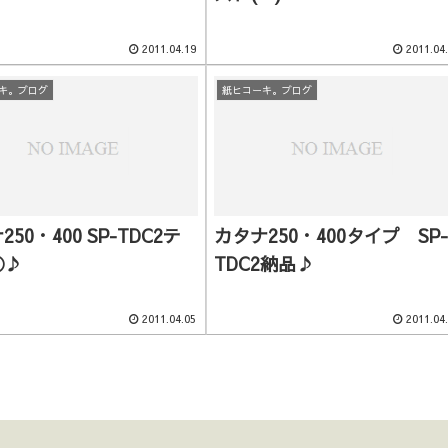
2011.04.19
2011.04
キ。ブログ
紙ヒコーキ。ブログ
50・400 SP-TDC2テ
カタナ250・400タイプ SP-
①♪
TDC2納品♪
2011.04.05
2011.04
■ ■ ■ ■
Look above for the line containing "50・400 SP-TDC2テ"; copy from it through the last line, exactly, and nothing more.

» Answer to this exercise:
50・400 SP-TDC2テ
カタナ250・400タイプ SP-
①♪
TDC2納品♪
2011.04.05
2011.04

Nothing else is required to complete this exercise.